STF permite que provas de certames públicos sejam aplicadas em datas distintas a candidatos que aleguem motivos religiosos. Relator do caso diz que Estado é laico, mas cidadãos não podem ser impedidos de ter acesso a cargos em consequência da religião

Correio Braziliense
postado em 26/11/2020 23:48 / atualizado em 26/11/2020 23:48

Por sete votos a quatro, o Supremo Tribunal Federal (STF) decidiu que as provas de um concurso público podem ser aplicadas em datas distintas para candidatos que aleguem motivos religiosos para não fazer os testes nos dias estabelecidos para todos os postulantes. De acordo com a decisão da Corte, a mudança, no entanto, só pode ser realizada quando não representar quebra de isonomia da concorrência com os demais candidatos. O entendimento tem repercussão geral, ou seja, deve ser seguido pelos demais tribunais do país.

O Supremo analisou dois casos distintos.

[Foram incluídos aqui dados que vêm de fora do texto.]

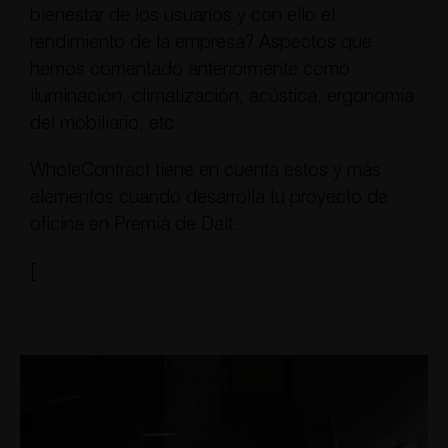
bienestar de los usuarios y con ello el
rendimiento de la empresa? Aspectos que
hemos comentado anteriormente como
iluminación, climatización, acústica, ergonomía
del mobiliario, etc.
WholeContract tiene en cuenta estos y más
elementos cuando desarrolla tu proyecto de
oficina en Premià de Dalt.
[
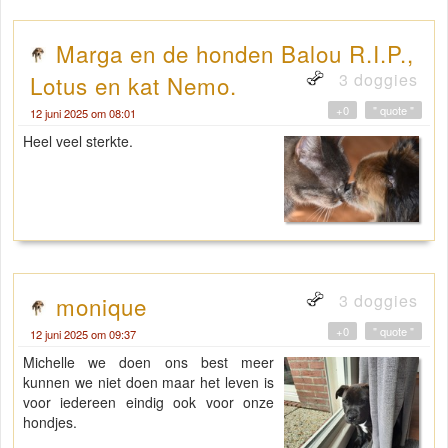
Marga en de honden Balou R.I.P.,
3 doggies
Lotus en kat Nemo.
+0
" quote "
12 juni 2025 om 08:01
Heel veel sterkte.
3 doggies
monique
+0
" quote "
12 juni 2025 om 09:37
Michelle we doen ons best meer
kunnen we niet doen maar het leven is
voor iedereen eindig ook voor onze
hondjes.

O primeiro, de um candidato que pediu na Justiça para realizar a prova em uma data alternativa, pois o certame foi marcado para o sábado, dia que os adventistas guardam, de acordo com sua crença. O Tribunal Regional Federal da 1ª Região (TRF-1) acolheu o pedido do candidato. No entanto, a União recorreu e o processo foi parar no STF.

No segundo caso, a professora Margareth da Silva, de São Paulo, faltou 90 vezes durante o período de estágio probatório e foi reprovada, tendo que deixar o cargo público. No caso da docente, o governo alegou que ela não avisou previamente o motivo das faltas. A defesa sustentou que exonerar a cliente por motivo de fé afronta a Constituição, e que ela não faltou sem justificativa, mas pediu para repor as aulas em dias alternativos.

O ministro Alexandre de Moraes, relator do caso, ressaltou que, embora o Estado seja laico, a liberdade de crença é um direito protegido pela Constituição Federal. “O poder público não precisa se prender aos dogmas religiosos. Obviamente que não. Agora, também não seria razoável — sob pena de se afastar totalmente a garantia constitucional da liberdade de culto e de crença —, impedir-se, a priori, que, em virtude de determinada religião, uma pessoa estivesse, na prática, terminantemente impedida de pleitear acesso a determinado cargo público via concurso”, disse Moraes.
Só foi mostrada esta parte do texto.